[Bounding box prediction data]
"""

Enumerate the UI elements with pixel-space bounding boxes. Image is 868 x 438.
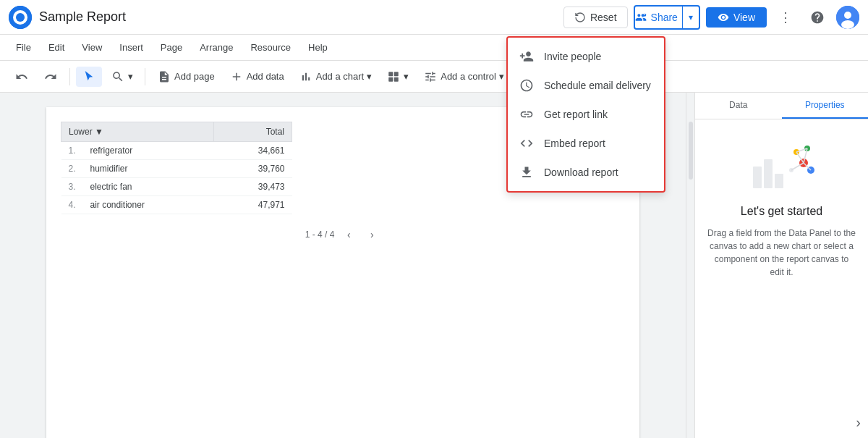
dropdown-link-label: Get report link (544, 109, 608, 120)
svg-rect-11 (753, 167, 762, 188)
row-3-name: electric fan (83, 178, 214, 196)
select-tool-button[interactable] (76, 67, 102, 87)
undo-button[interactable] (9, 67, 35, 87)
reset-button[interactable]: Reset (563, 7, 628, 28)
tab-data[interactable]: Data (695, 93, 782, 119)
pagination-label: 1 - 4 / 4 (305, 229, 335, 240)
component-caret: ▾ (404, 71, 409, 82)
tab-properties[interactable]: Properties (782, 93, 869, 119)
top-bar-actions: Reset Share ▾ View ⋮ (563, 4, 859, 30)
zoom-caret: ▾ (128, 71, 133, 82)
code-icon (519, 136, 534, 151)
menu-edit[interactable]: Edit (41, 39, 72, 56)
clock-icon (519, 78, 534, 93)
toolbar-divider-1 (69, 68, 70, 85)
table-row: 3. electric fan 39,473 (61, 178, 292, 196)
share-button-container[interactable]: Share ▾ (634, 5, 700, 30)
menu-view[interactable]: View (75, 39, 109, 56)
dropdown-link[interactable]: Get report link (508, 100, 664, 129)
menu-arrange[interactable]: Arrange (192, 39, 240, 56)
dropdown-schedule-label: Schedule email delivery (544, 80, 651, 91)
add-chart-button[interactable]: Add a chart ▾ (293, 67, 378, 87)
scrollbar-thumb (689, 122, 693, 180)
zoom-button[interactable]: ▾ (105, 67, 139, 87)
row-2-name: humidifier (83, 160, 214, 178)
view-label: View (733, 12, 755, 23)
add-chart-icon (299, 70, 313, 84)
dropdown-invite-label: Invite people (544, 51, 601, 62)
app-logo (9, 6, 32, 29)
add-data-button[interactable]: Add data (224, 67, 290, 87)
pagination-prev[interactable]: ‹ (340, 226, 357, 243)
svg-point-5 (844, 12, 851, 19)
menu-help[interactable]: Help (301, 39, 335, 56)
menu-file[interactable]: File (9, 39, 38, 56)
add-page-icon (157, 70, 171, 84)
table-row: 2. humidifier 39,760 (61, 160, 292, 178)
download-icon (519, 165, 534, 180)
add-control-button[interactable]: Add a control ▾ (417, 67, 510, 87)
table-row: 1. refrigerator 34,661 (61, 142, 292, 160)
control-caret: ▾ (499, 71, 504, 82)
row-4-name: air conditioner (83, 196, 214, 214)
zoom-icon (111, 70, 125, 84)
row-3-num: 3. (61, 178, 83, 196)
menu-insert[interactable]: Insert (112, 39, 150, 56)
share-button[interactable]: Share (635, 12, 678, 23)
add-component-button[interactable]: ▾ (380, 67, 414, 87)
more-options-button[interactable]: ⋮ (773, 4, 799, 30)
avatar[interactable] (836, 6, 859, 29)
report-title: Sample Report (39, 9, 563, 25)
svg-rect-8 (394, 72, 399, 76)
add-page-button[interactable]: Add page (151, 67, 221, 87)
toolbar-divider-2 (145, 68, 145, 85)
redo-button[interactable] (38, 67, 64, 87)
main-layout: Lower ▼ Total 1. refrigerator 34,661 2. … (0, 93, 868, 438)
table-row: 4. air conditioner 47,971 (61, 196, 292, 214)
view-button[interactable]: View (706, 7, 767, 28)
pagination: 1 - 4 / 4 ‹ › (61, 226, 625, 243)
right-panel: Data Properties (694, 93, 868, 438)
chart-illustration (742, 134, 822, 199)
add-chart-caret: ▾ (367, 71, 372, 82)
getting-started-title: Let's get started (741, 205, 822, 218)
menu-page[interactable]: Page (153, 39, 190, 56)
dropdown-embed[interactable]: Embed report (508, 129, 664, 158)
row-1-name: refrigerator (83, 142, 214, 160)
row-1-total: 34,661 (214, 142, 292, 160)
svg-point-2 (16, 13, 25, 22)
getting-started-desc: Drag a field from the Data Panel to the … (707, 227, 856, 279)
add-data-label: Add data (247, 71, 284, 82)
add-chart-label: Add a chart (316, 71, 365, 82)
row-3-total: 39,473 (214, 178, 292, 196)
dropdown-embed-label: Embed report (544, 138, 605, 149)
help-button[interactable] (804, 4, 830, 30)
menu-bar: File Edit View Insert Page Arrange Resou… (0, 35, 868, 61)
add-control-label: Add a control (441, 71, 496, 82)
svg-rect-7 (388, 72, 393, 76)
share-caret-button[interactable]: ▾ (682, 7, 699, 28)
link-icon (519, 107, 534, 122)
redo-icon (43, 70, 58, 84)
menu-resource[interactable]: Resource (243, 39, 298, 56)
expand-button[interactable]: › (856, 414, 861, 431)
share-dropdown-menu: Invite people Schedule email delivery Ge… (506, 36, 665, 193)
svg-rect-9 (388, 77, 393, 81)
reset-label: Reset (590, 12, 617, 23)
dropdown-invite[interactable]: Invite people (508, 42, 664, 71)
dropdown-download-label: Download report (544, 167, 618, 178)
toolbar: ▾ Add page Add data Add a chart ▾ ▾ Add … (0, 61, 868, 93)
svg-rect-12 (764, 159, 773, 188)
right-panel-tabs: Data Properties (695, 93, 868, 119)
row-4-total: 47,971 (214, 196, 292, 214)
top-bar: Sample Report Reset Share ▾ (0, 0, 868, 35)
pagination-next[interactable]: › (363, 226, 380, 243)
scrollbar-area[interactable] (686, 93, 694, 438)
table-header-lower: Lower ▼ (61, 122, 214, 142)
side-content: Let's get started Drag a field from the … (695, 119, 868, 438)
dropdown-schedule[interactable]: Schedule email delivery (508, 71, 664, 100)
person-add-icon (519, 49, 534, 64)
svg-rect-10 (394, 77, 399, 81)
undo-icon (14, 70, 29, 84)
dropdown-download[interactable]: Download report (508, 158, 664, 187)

"""

Task prompt:
Would you copy out all the data exactly, without the images?

Solution for this exercise:
Enumerate the UI elements with pixel-space bounding boxes. Image is 868 x 438.
dropdown-link-label: Get report link (544, 109, 608, 120)
svg-rect-11 (753, 167, 762, 188)
row-3-name: electric fan (83, 178, 214, 196)
select-tool-button[interactable] (76, 67, 102, 87)
undo-button[interactable] (9, 67, 35, 87)
reset-button[interactable]: Reset (563, 7, 628, 28)
tab-data[interactable]: Data (695, 93, 782, 119)
pagination-label: 1 - 4 / 4 (305, 229, 335, 240)
component-caret: ▾ (404, 71, 409, 82)
tab-properties[interactable]: Properties (782, 93, 869, 119)
top-bar-actions: Reset Share ▾ View ⋮ (563, 4, 859, 30)
zoom-caret: ▾ (128, 71, 133, 82)
code-icon (519, 136, 534, 151)
menu-edit[interactable]: Edit (41, 39, 72, 56)
clock-icon (519, 78, 534, 93)
toolbar-divider-1 (69, 68, 70, 85)
table-row: 3. electric fan 39,473 (61, 178, 292, 196)
share-button-container[interactable]: Share ▾ (634, 5, 700, 30)
menu-view[interactable]: View (75, 39, 109, 56)
dropdown-link[interactable]: Get report link (508, 100, 664, 129)
menu-arrange[interactable]: Arrange (192, 39, 240, 56)
dropdown-schedule-label: Schedule email delivery (544, 80, 651, 91)
add-chart-button[interactable]: Add a chart ▾ (293, 67, 378, 87)
scrollbar-thumb (689, 122, 693, 180)
zoom-button[interactable]: ▾ (105, 67, 139, 87)
row-2-name: humidifier (83, 160, 214, 178)
view-label: View (733, 12, 755, 23)
add-chart-icon (299, 70, 313, 84)
dropdown-invite-label: Invite people (544, 51, 601, 62)
app-logo (9, 6, 32, 29)
add-data-button[interactable]: Add data (224, 67, 290, 87)
pagination-prev[interactable]: ‹ (340, 226, 357, 243)
svg-point-5 (844, 12, 851, 19)
menu-help[interactable]: Help (301, 39, 335, 56)
menu-file[interactable]: File (9, 39, 38, 56)
add-page-icon (157, 70, 171, 84)
table-row: 2. humidifier 39,760 (61, 160, 292, 178)
download-icon (519, 165, 534, 180)
add-control-button[interactable]: Add a control ▾ (417, 67, 510, 87)
table-row: 1. refrigerator 34,661 (61, 142, 292, 160)
control-caret: ▾ (499, 71, 504, 82)
row-4-name: air conditioner (83, 196, 214, 214)
zoom-icon (111, 70, 125, 84)
row-3-num: 3. (61, 178, 83, 196)
menu-insert[interactable]: Insert (112, 39, 150, 56)
share-button[interactable]: Share (635, 12, 678, 23)
add-component-button[interactable]: ▾ (380, 67, 414, 87)
more-options-button[interactable]: ⋮ (773, 4, 799, 30)
avatar[interactable] (836, 6, 859, 29)
report-title: Sample Report (39, 9, 563, 25)
svg-rect-8 (394, 72, 399, 76)
add-page-button[interactable]: Add page (151, 67, 221, 87)
toolbar-divider-2 (145, 68, 145, 85)
redo-button[interactable] (38, 67, 64, 87)
main-layout: Lower ▼ Total 1. refrigerator 34,661 2. … (0, 93, 868, 438)
table-row: 4. air conditioner 47,971 (61, 196, 292, 214)
view-button[interactable]: View (706, 7, 767, 28)
pagination: 1 - 4 / 4 ‹ › (61, 226, 625, 243)
right-panel: Data Properties (694, 93, 868, 438)
chart-illustration (742, 134, 822, 199)
add-chart-caret: ▾ (367, 71, 372, 82)
getting-started-title: Let's get started (741, 205, 822, 218)
menu-page[interactable]: Page (153, 39, 190, 56)
dropdown-embed[interactable]: Embed report (508, 129, 664, 158)
row-1-name: refrigerator (83, 142, 214, 160)
row-1-total: 34,661 (214, 142, 292, 160)
svg-point-2 (16, 13, 25, 22)
getting-started-desc: Drag a field from the Data Panel to the … (707, 227, 856, 279)
add-data-label: Add data (247, 71, 284, 82)
add-chart-label: Add a chart (316, 71, 365, 82)
row-3-total: 39,473 (214, 178, 292, 196)
dropdown-embed-label: Embed report (544, 138, 605, 149)
help-button[interactable] (804, 4, 830, 30)
menu-bar: File Edit View Insert Page Arrange Resou… (0, 35, 868, 61)
add-control-label: Add a control (441, 71, 496, 82)
svg-rect-7 (388, 72, 393, 76)
share-caret-button[interactable]: ▾ (682, 7, 699, 28)
link-icon (519, 107, 534, 122)
redo-icon (43, 70, 58, 84)
menu-resource[interactable]: Resource (243, 39, 298, 56)
expand-button[interactable]: › (856, 414, 861, 431)
share-dropdown-menu: Invite people Schedule email delivery Ge… (506, 36, 665, 193)
svg-rect-9 (388, 77, 393, 81)
reset-label: Reset (590, 12, 617, 23)
dropdown-invite[interactable]: Invite people (508, 42, 664, 71)
dropdown-download-label: Download report (544, 167, 618, 178)
toolbar: ▾ Add page Add data Add a chart ▾ ▾ Add … (0, 61, 868, 93)
svg-rect-12 (764, 159, 773, 188)
right-panel-tabs: Data Properties (695, 93, 868, 119)
row-4-total: 47,971 (214, 196, 292, 214)
top-bar: Sample Report Reset Share ▾ (0, 0, 868, 35)
pagination-next[interactable]: › (363, 226, 380, 243)
scrollbar-area[interactable] (686, 93, 694, 438)
table-header-lower: Lower ▼ (61, 122, 214, 142)
side-content: Let's get started Drag a field from the … (695, 119, 868, 438)
dropdown-schedule[interactable]: Schedule email delivery (508, 71, 664, 100)
person-add-icon (519, 49, 534, 64)
svg-rect-10 (394, 77, 399, 81)
undo-icon (14, 70, 29, 84)
dropdown-download[interactable]: Download report (508, 158, 664, 187)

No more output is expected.